The evening’s host, Greg Thorpe (Manchester-based creative producer and writer of both fiction and non-fiction), asks Douglas whether the genesis of John of John was rooted in place or plot. This question prompts a discussion of how he has developed as a writer over the course of his three published novels, and the author reflects on initially bringing the energy of a city-based writer to his latest work (‘Plot! Plot! Plot!’). Over the course of the writing process, however, he had to learn how to take it slower and appreciate the lively stagnation of island life.
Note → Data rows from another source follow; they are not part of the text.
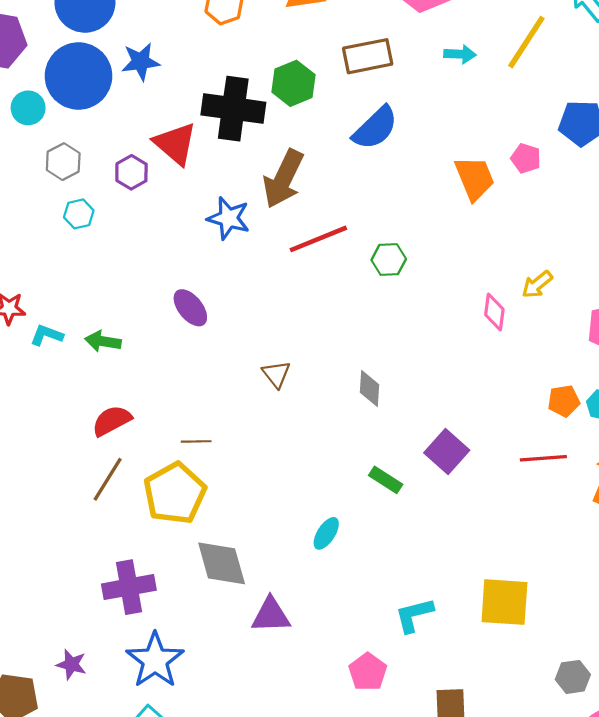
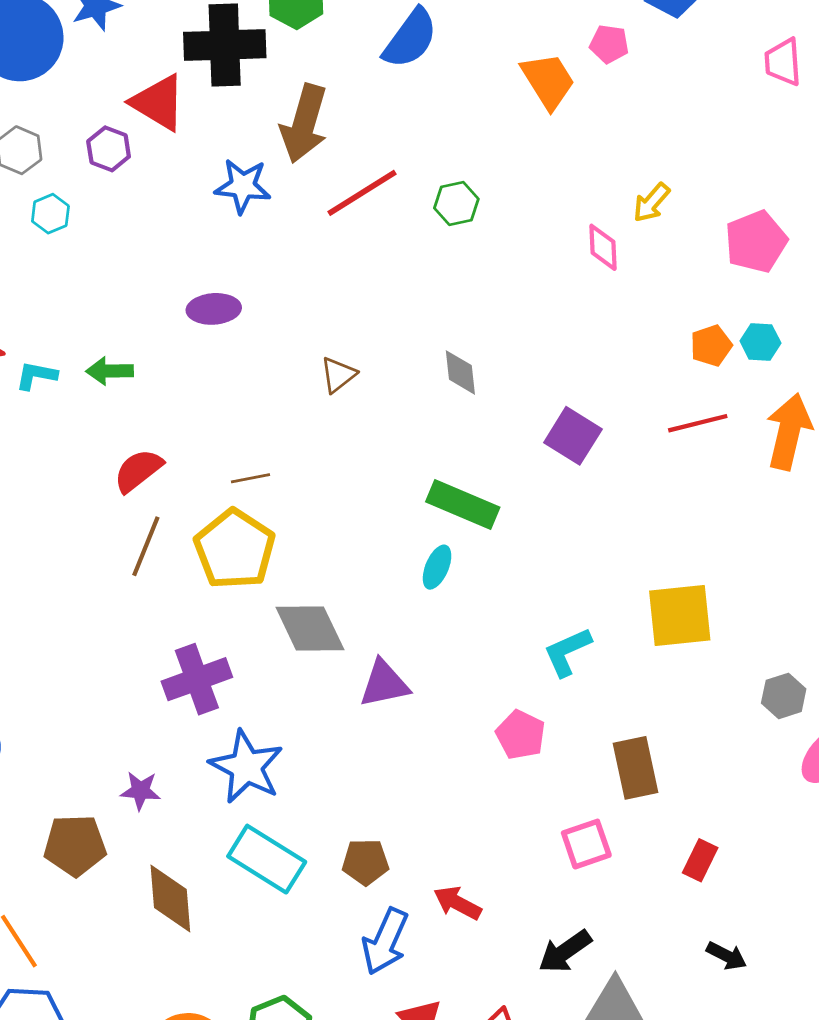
purple ellipse: (190, 308) -> (214, 309), turned -45
brown triangle: (276, 374) -> (338, 375), turned 40
green rectangle: (386, 480) -> (463, 505), moved, size x1.6

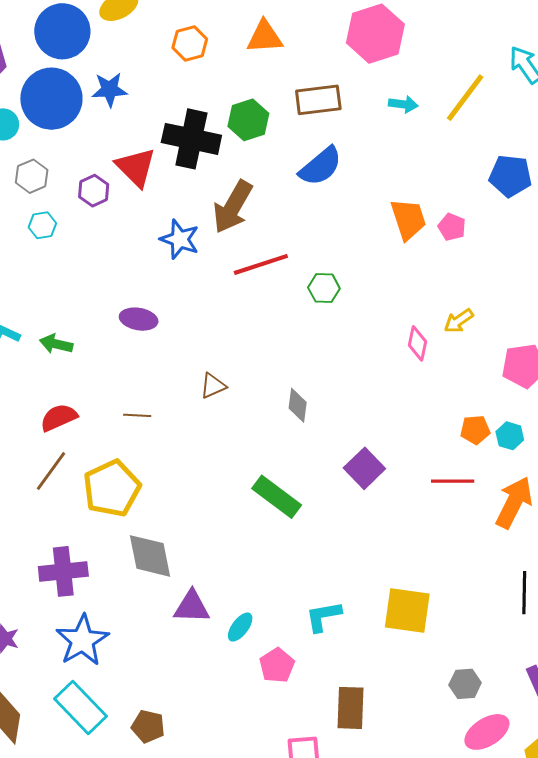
pink pentagon: (609, 44) -> (452, 227), moved
brown line: (251, 478) -> (137, 415), moved
cyan ellipse: (437, 567) -> (240, 627), moved

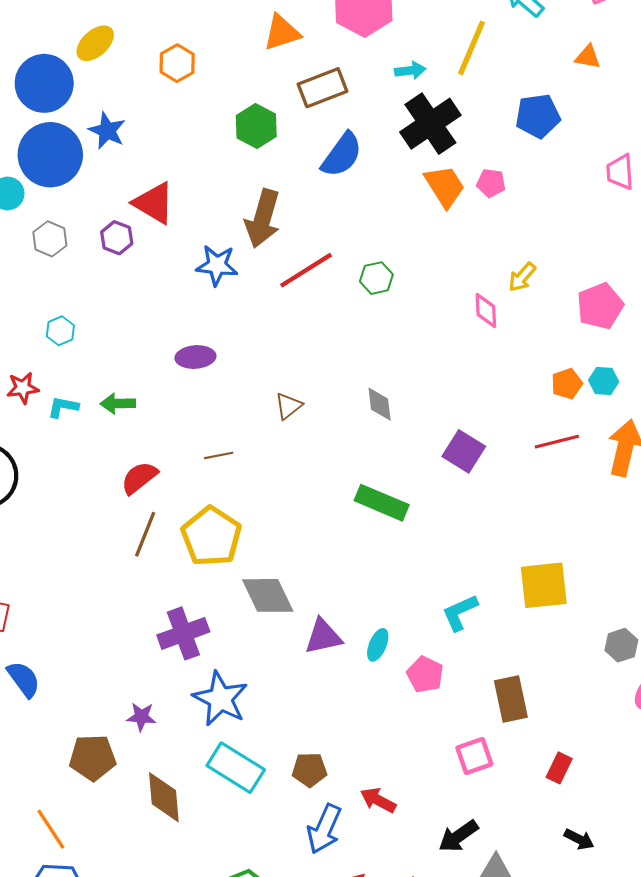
orange triangle: (265, 37) -> (282, 33), moved
blue star: (109, 90) -> (107, 131), turned -30
black cross: (191, 139) -> (430, 124), moved, turned -32
cyan hexagon: (42, 225) -> (60, 331), moved

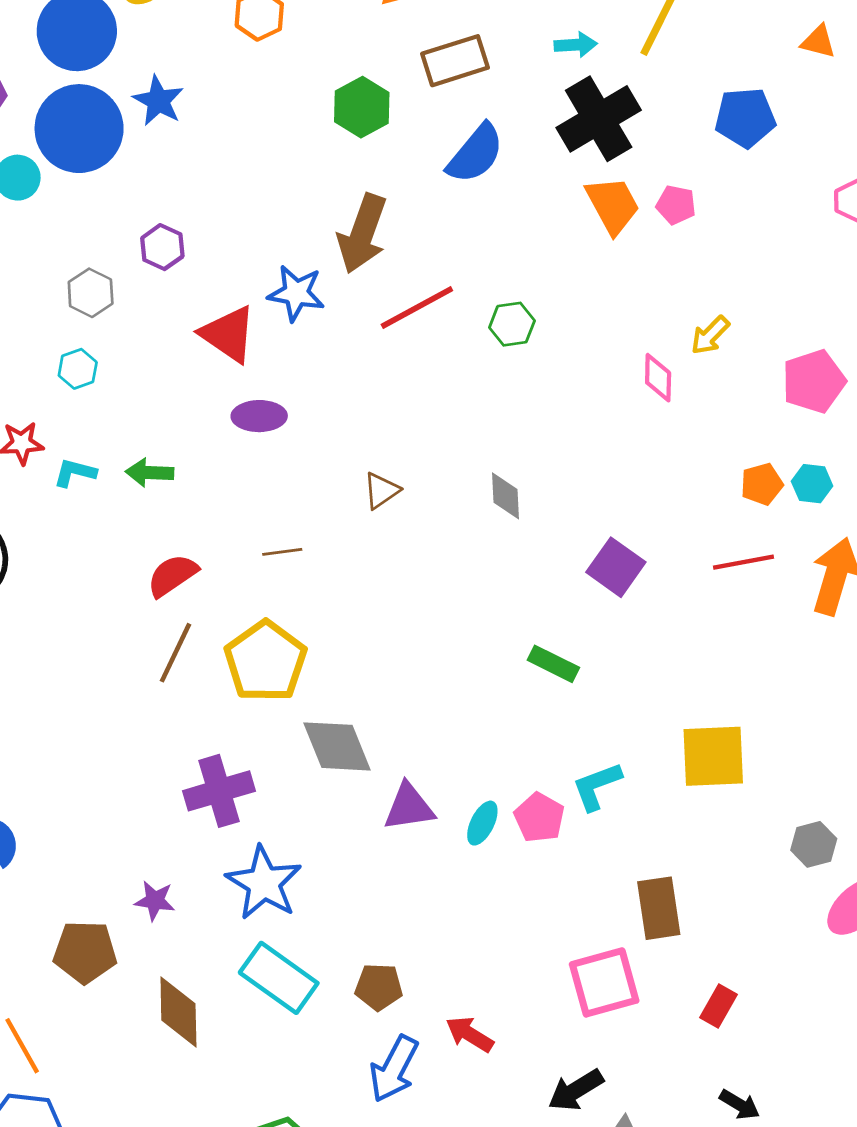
red triangle: (154, 203) -> (228, 334), moved
gray hexagon: (50, 239) -> (91, 293), moved
green rectangle: (382, 503) -> (553, 664), moved, size x0.7
pink pentagon: (425, 675) -> (539, 818), moved
pink square: (474, 756) -> (604, 982), size x1.4

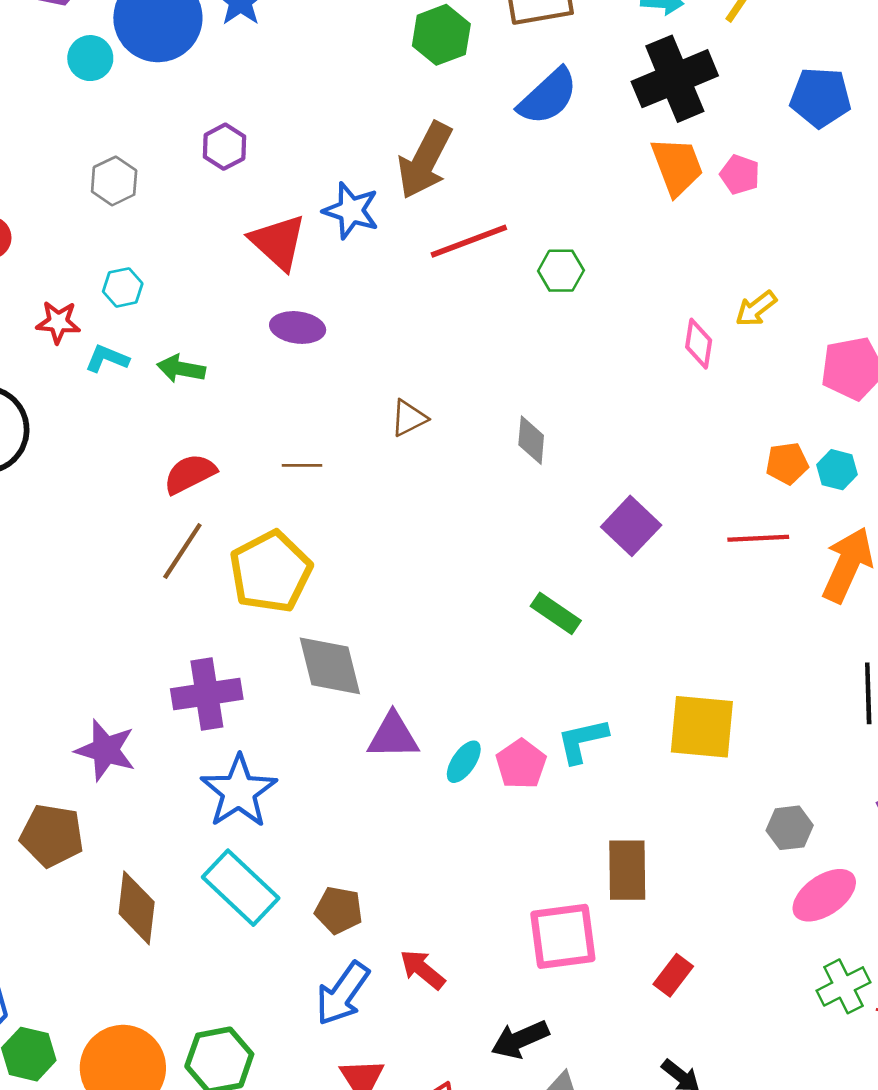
gray hexagon: (91, 293) -> (114, 181), moved
cyan hexagon: (78, 369) -> (123, 287), moved
purple star: (155, 901) -> (106, 750), moved, size x1.5

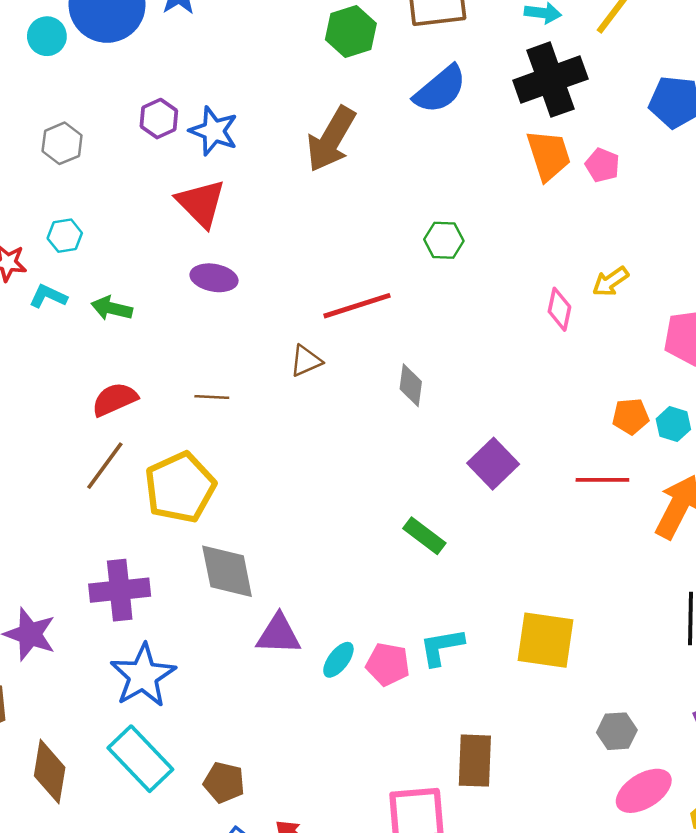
blue star: (351, 211) -> (214, 131), moved
red line: (469, 241) -> (357, 306), moved
pink pentagon: (521, 764) -> (388, 664), turned -30

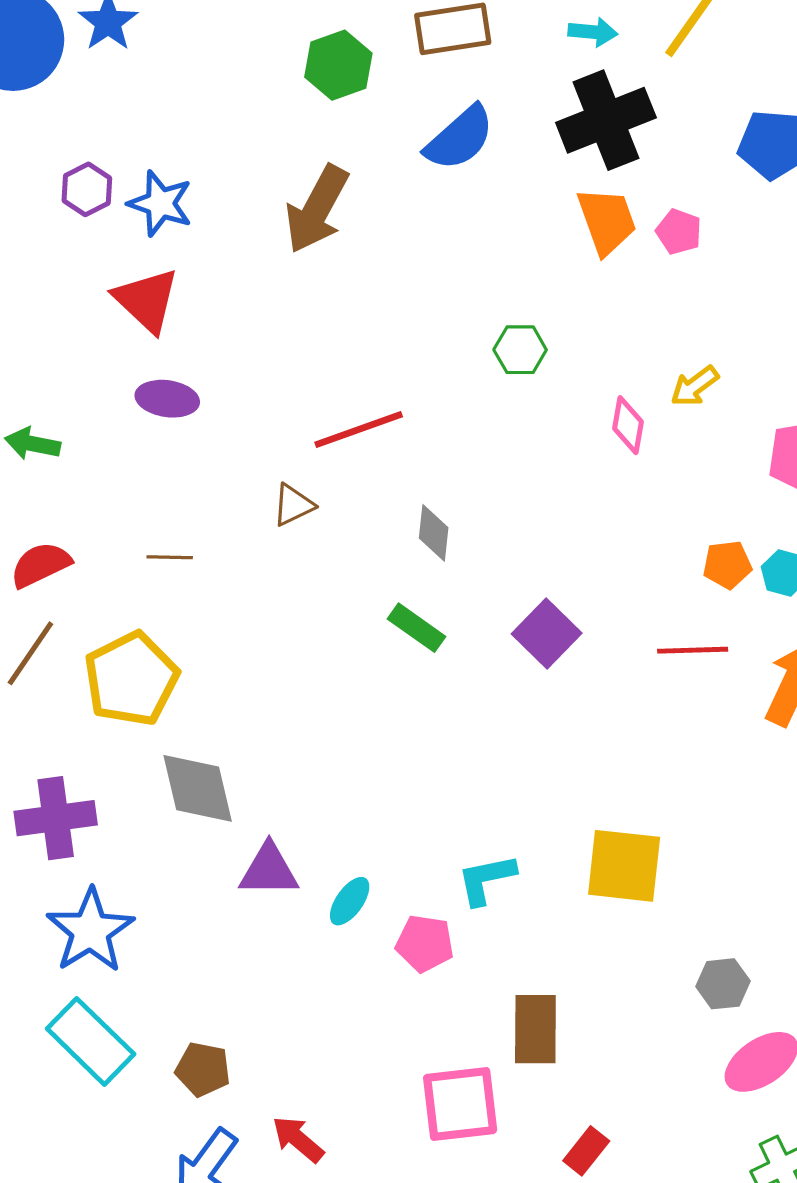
green hexagon: (444, 240) -> (520, 350), moved
green rectangle: (424, 536) -> (417, 628), moved
pink pentagon: (388, 664) -> (425, 943), moved

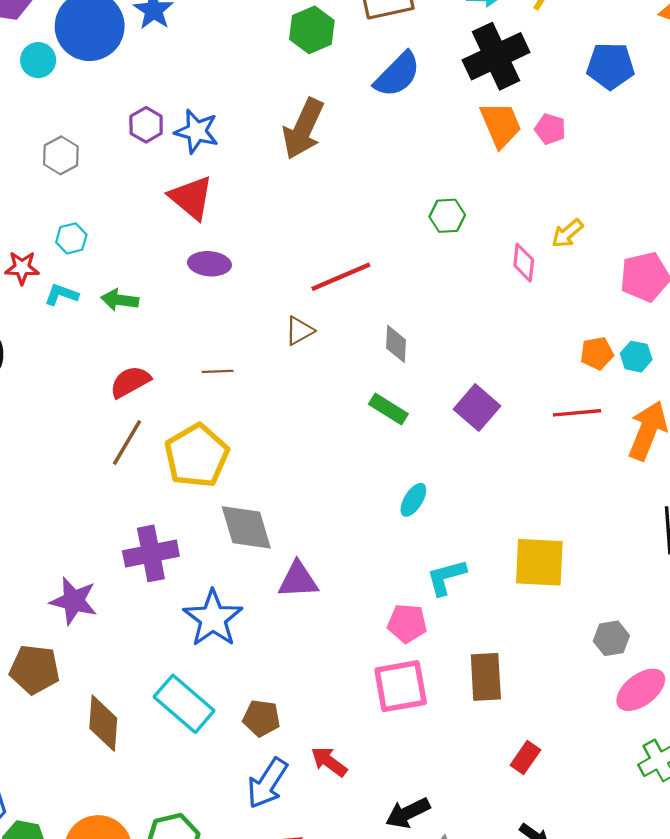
cyan ellipse: (350, 901) -> (413, 500), moved
blue star: (90, 931) -> (213, 618), moved
pink square: (460, 1104) -> (401, 686), moved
A pivotal moment, he recalls, came after a conversation about the bachelors of the Outer Hebrides who ‘missed their moment’. When Stuart, perhaps getting too comfortable after gathering hundreds of hours of audio interviews, suggested to one of the locals that many of those unmarried men and women on the islands would be gay, his remark was quickly shrugged off. “She was neither cruel nor homophobic,” Stuart assures the audience, “But that was when I realised that the book was never about the return of the prodigal son; it was about the family he left behind.”
After an hour of conversation between Thorpe and the author, time is made for a brief Q&A. One audience member asks which shape Douglas Stuart visualises this novel as (he has previously described Shuggie Bain as a whirlwind and Young Mungo as a tightening knot), to which he replies, ‘John of John is a crashing wave’. Another question leads to a discussion of the 90s culture of young gay men writing letters to one another for years on end and never meeting. “We were corresponding like Brontës,” jokes Stuart. As the evening wraps up, animated attendees form a queue in the lobby area of Contact Theatre, echoing words of appraisal as they wait to have their books signed.